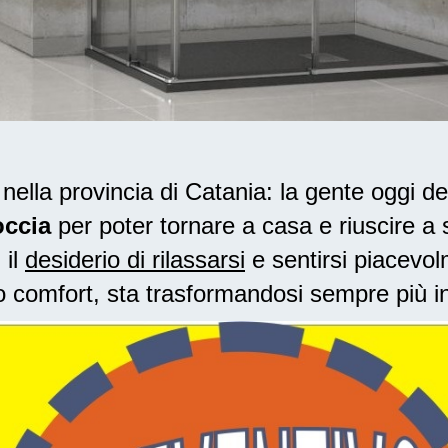
lla provincia di Catania: la gente oggi d
occia
per poter tornare a casa e riuscire a s
 il
desiderio di rilassarsi
e sentirsi piacevol
o comfort, sta trasformandosi sempre più i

* [WHAT THE TASK ASKS]
Give the preceding data back exactly, minus every picture.

* [TASK RESULT]
lla provincia di Catania: la gente oggi d
occia
per poter tornare a casa e riuscire a s
 il
desiderio di rilassarsi
e sentirsi piacevol
o comfort, sta trasformandosi sempre più i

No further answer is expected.